Department of Pathology and Laboratory Medicine, Penn Neurodegeneration Genomics Center.
Genomics and Computational Biology Graduate Group.
Bioinformatics. 2020 Jun 1;36(12):3879-3881. doi: 10.1093/bioinformatics/btaa246.
We report Spark-based INFERence of the molecular mechanisms of NOn-coding genetic variants (SparkINFERNO), a scalable bioinformatics pipeline characterizing non-coding genome-wide association study (GWAS) association findings. SparkINFERNO prioritizes causal variants underlying GWAS association signals and reports relevant regulatory elements, tissue contexts and plausible target genes they affect. To achieve this, the SparkINFERNO algorithm integrates GWAS summary statistics with large-scale collection of functional genomics datasets spanning enhancer activity, transcription factor binding, expression quantitative trait loci and other functional datasets across more than 400 tissues and cell types. Scalability is achieved by an underlying API implemented using Apache Spark and Giggle-based genomic indexing. We evaluated SparkINFERNO on large GWASs and show that SparkINFERNO is more than 60 times efficient and scales with data size and amount of computational resources.
SparkINFERNO runs on clusters or a single server with Apache Spark environment, and is available at https://bitbucket.org/wanglab-upenn/SparkINFERNO or https://hub.docker.com/r/wanglab/spark-inferno.
lswang@pennmedicine.upenn.edu.
Supplementary data are available at Bioinformatics online.

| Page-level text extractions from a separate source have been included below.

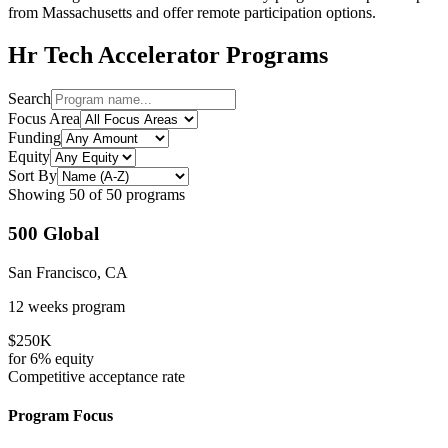
from
Massachusetts
and offer remote participation options.
Hr Tech
Accelerator Programs
Search
Focus Area
Funding
Equity
Sort By
Showing
50
of
50
programs
500 Global
San Francisco, CA
12 weeks
program
$250K
for
6%
equity
Competitive
acceptance rate
Program Focus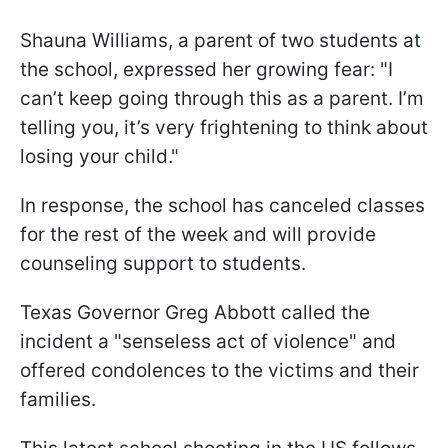
Shauna Williams, a parent of two students at
the school, expressed her growing fear: "I
can’t keep going through this as a parent. I’m
telling you, it’s very frightening to think about
losing your child."
In response, the school has canceled classes
for the rest of the week and will provide
counseling support to students.
​​​​Texas Governor Greg Abbott called the
incident a "senseless act of violence" and
offered condolences to the victims and their
families.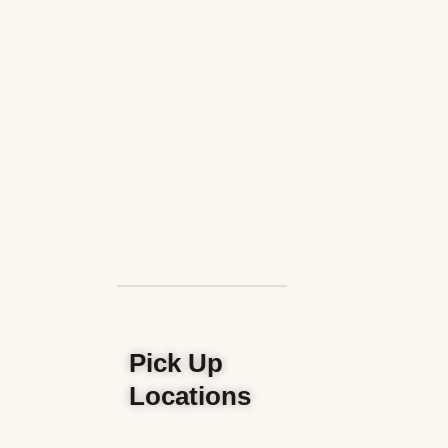
Pick Up
Locations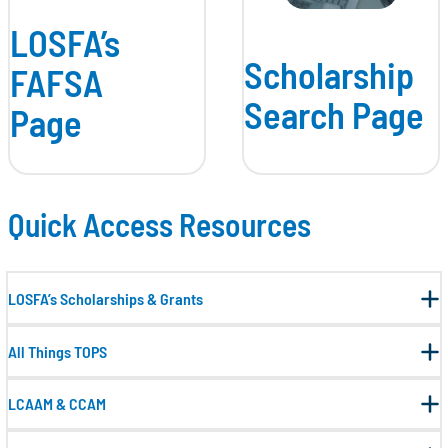
LOSFA’s
Scholarship
FAFSA
Search Page
Page
Quick Access Resources
LOSFA’s Scholarships & Grants
All Things TOPS
LCAAM & CCAM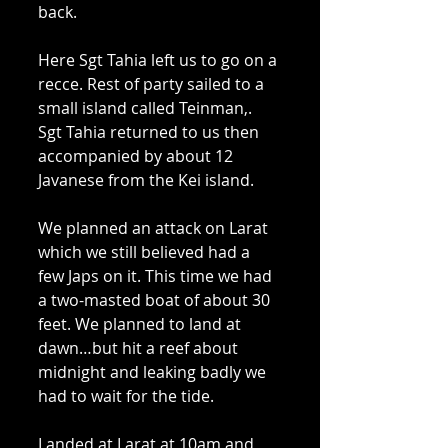
back. 
Here Sgt Tahia left us to go on a 
recce. Rest of party sailed to a 
small island called Teinman,. 
Sgt Tahia returned to us then 
accompanied by about 12 
Javanese from the Kei island. 
We planned an attack on Larat 
which we still believed had a 
few Japs on it. This time we had 
a two-masted boat of about 30 
feet. We planned to land at 
dawn…but hit a reef about 
midnight and leaking badly we 
had to wait for the tide. 
Landed at Larat at 10am and 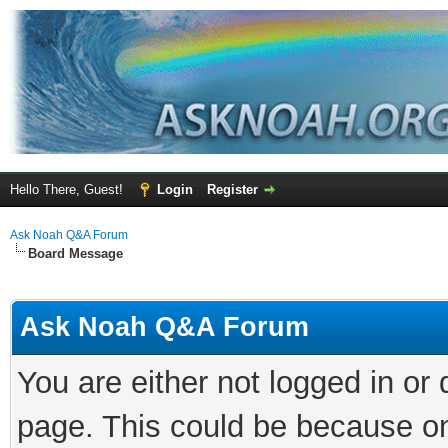
Hello There, Guest!
Login
Register
Ask Noah Q&A Forum
Board Message
Ask Noah Q&A Forum
You are either not logged in or
page. This could be because on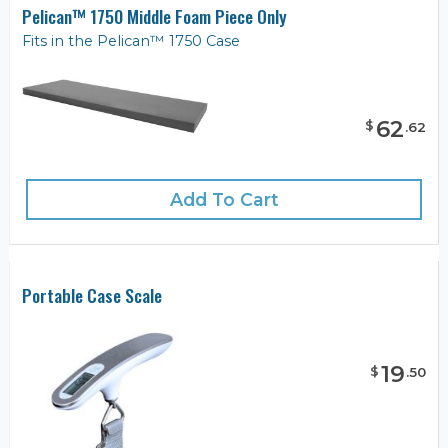
Pelican™ 1750 Middle Foam Piece Only
Fits in the Pelican™ 1750 Case
62
$
.
62
Add To Cart
Portable Case Scale
19
$
.
50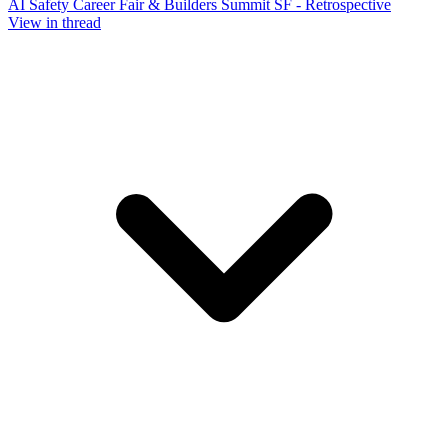
AI Safety Career Fair & Builders Summit SF - Retrospective
View in thread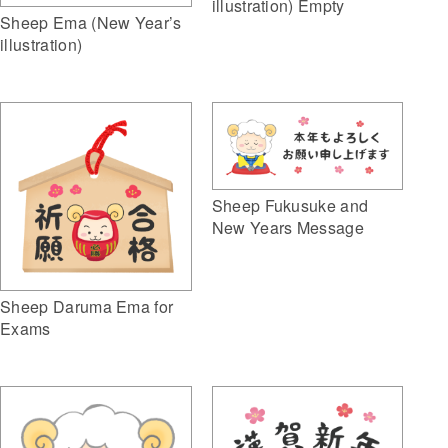
illustration) Empty
Sheep Ema (New Year’s
illustration)
Sheep Fukusuke and
New Years Message
Sheep Daruma Ema for
Exams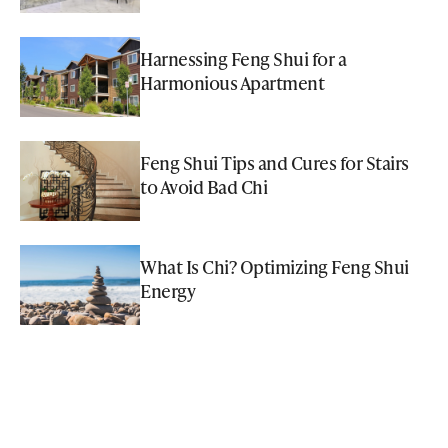
Harnessing Feng Shui for a
Harmonious Apartment
Feng Shui Tips and Cures for Stairs
to Avoid Bad Chi
What Is Chi? Optimizing Feng Shui
Energy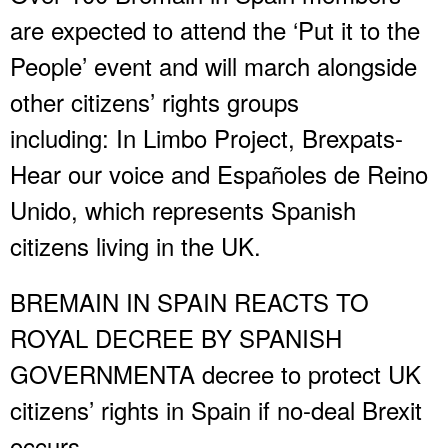
are expected to attend the ‘Put it to the
People’ event and will march alongside
other citizens’ rights groups
including: In Limbo Project, Brexpats-
Hear our voice and Españoles de Reino
Unido, which represents Spanish
citizens living in the UK.
BREMAIN IN SPAIN REACTS TO
ROYAL DECREE BY SPANISH
GOVERNMENTA decree to protect UK
citizens’ rights in Spain if no-deal Brexit
occurs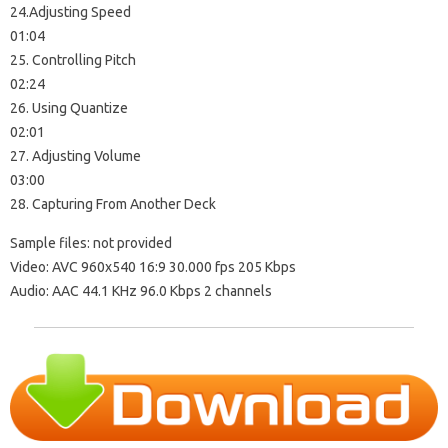
24.Adjusting Speed
01:04
25. Controlling Pitch
02:24
26. Using Quantize
02:01
27. Adjusting Volume
03:00
28. Capturing From Another Deck
Sample files: not provided
Video: AVC 960х540 16:9 30.000 fps 205 Kbps
Audio: AAC 44.1 KHz 96.0 Kbps 2 channels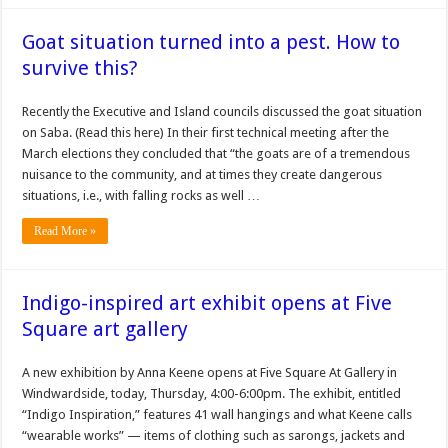
Goat situation turned into a pest. How to
survive this?
Recently the Executive and Island councils discussed the goat situation
on Saba. (Read this here) In their first technical meeting after the
March elections they concluded that “the goats are of a tremendous
nuisance to the community, and at times they create dangerous
situations, i.e., with falling rocks as well …
Read More »
Indigo-inspired art exhibit opens at Five
Square art gallery
A new exhibition by Anna Keene opens at Five Square At Gallery in
Windwardside, today, Thursday, 4:00-6:00pm. The exhibit, entitled
“In­digo Inspiration,” features 41 wall hangings and what Keene calls
“wearable works” — items of clothing such as sarongs, jackets and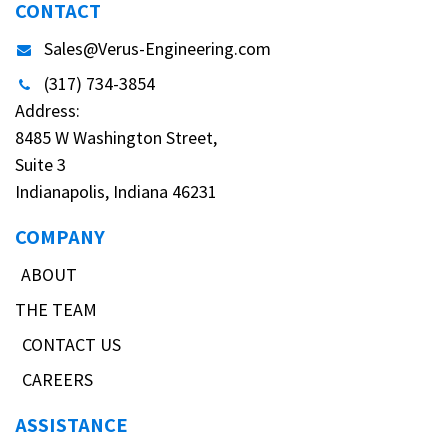
CONTACT
Sales@Verus-Engineering.com
(317) 734-3854
Address:
8485 W Washington Street,
Suite 3
Indianapolis, Indiana 46231
COMPANY
ABOUT
THE TEAM
CONTACT US
CAREERS
ASSISTANCE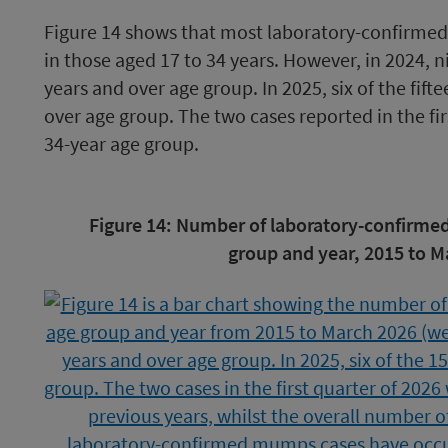
Figure 14 shows that most laboratory-confirmed
in those aged 17 to 34 years. However, in 2024, n
years and over age group. In 2025, six of the fift
over age group. The two cases reported in the fir
34-year age group.
Image
Figure 14: Number of laboratory-confirme
caption
group and year, 2015 to M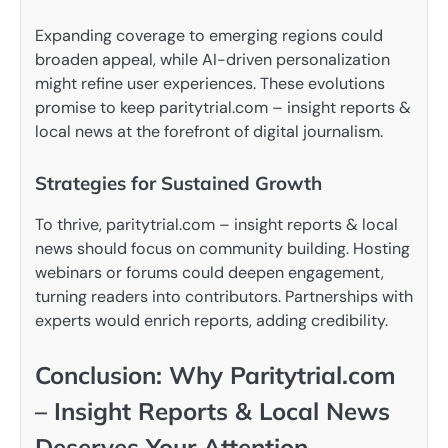
Expanding coverage to emerging regions could
broaden appeal, while AI-driven personalization
might refine user experiences. These evolutions
promise to keep paritytrial.com – insight reports &
local news at the forefront of digital journalism.
Strategies for Sustained Growth
To thrive, paritytrial.com – insight reports & local
news should focus on community building. Hosting
webinars or forums could deepen engagement,
turning readers into contributors. Partnerships with
experts would enrich reports, adding credibility.
Conclusion: Why Paritytrial.com
– Insight Reports & Local News
Deserves Your Attention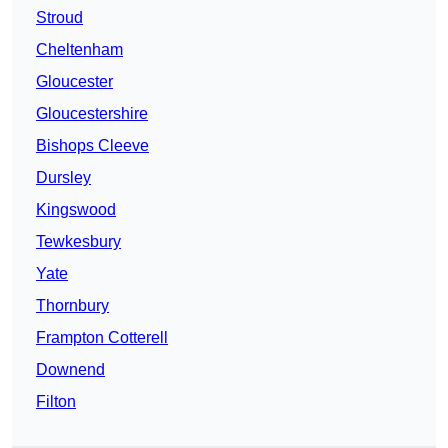
Stroud
Cheltenham
Gloucester
Gloucestershire
Bishops Cleeve
Dursley
Kingswood
Tewkesbury
Yate
Thornbury
Frampton Cotterell
Downend
Filton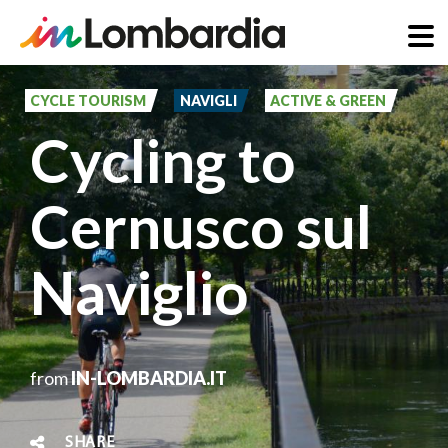
Skip
to
CYCLE TOURISM
NAVIGLI
ACTIVE & GREEN
main
Cycling to
content
Cernusco sul
Naviglio
from
IN-LOMBARDIA.IT
SHARE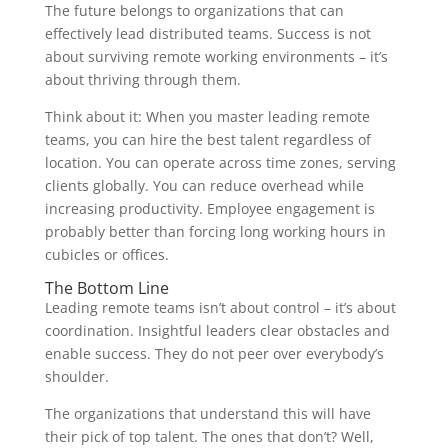
The future belongs to organizations that can
effectively lead distributed teams. Success is not
about surviving remote working environments – it’s
about thriving through them.
Think about it: When you master leading remote
teams, you can hire the best talent regardless of
location. You can operate across time zones, serving
clients globally. You can reduce overhead while
increasing productivity. Employee engagement is
probably better than forcing long working hours in
cubicles or offices.
The Bottom Line
Leading remote teams isn’t about control – it’s about
coordination. Insightful leaders clear obstacles and
enable success. They do not peer over everybody’s
shoulder.
The organizations that understand this will have
their pick of top talent. The ones that don’t? Well,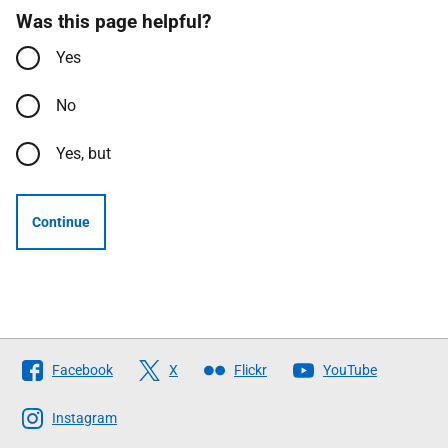
Was this page helpful?
Yes
No
Yes, but
Continue
Follow
Facebook
X
Flickr
YouTube
The
Scottish
Instagram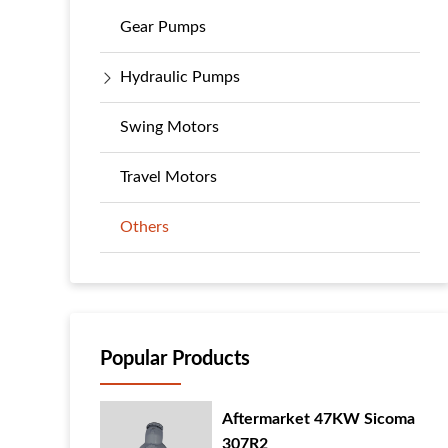
Gear Pumps
Hydraulic Pumps
Swing Motors
Travel Motors
Others
Popular Products
Aftermarket 47KW Sicoma
307R2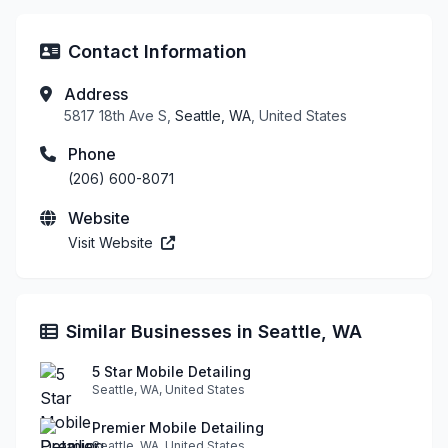
Contact Information
Address
5817 18th Ave S,
Seattle, WA
, United States
Phone
(206) 600-8071
Website
Visit Website
Similar Businesses in Seattle, WA
5 Star Mobile Detailing
Seattle, WA, United States
Premier Mobile Detailing
Seattle, WA, United States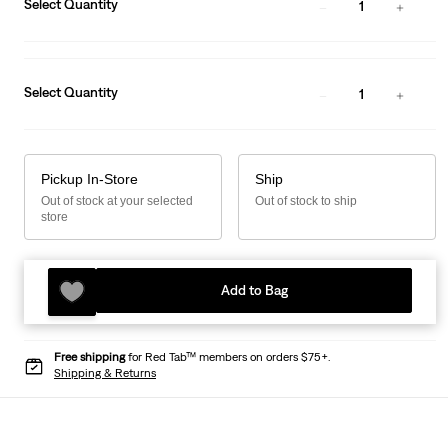
Select Quantity
1
Select Quantity
1
Pickup In-Store
Ship
Out of stock at your selected
Out of stock to ship
store
Add to Bag
Free shipping
for Red Tab™ members on orders $75+.
Shipping & Returns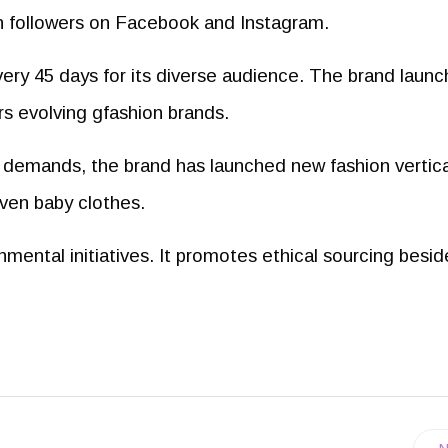
uth followers on Facebook and Instagram.
ery 45 days for its diverse audience. The brand laun
s evolving gfashion brands.
demands, the brand has launched new fashion vertica
even baby clothes.
nmental initiatives. It promotes ethical sourcing besid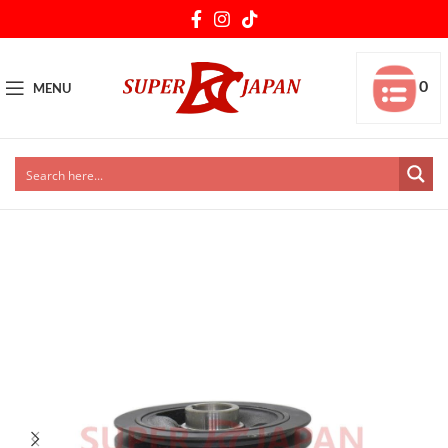
0
MENU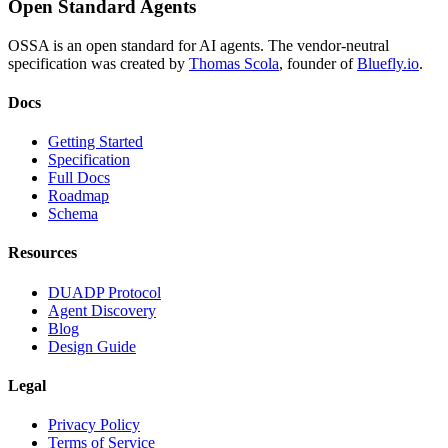
Open Standard Agents
OSSA is an open standard for AI agents. The vendor-neutral
specification was created by
Thomas Scola
, founder of
Bluefly.io
.
Docs
Getting Started
Specification
Full Docs
Roadmap
Schema
Resources
DUADP Protocol
Agent Discovery
Blog
Design Guide
Legal
Privacy Policy
Terms of Service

我们报告了基于 Spark 的非编码遗传变异分子机制推断(SparkINFERNO),这是一个可扩展的生物信息学管道,用于描述全基因组关联研究(GWAS)关联发现中的非编码基因组。SparkINFERNO 优先考虑 GWAS 关联信号背后的因果变异,并报告相关的调控元件、组织背景以及它们影响的可能靶基因。为了实现这一目标,SparkINFERNO 算法将 GWAS 汇总统计信息与功能基因组学数据集的大规模集合集成在一起,这些数据集涵盖了增强子活性、转录因子结合、表达数量性状基因座和其他功能数据集,跨越 400 多种组织和细胞类型。通过使用 Apache Spark 和基于 Giggle 的基因组索引实现的底层 API 实现了可扩展性。我们在大型 GWAS 上评估了 SparkINFERNO,并表明 SparkINFERNO 的效率比其他方法提高了 60 多倍,并且可以根据数据大小和计算资源量进行扩展。
SparkINFERNO 在具有 Apache Spark 环境的集群或单个服务器上运行,可在 https://bitbucket.org/wanglab-upenn/SparkINFERNO 或 https://hub.docker.com/r/wanglab/spark-inferno 上获得。
lswang@pennmedicine.upenn.edu。
补充数据可在 Bioinformatics 在线获得。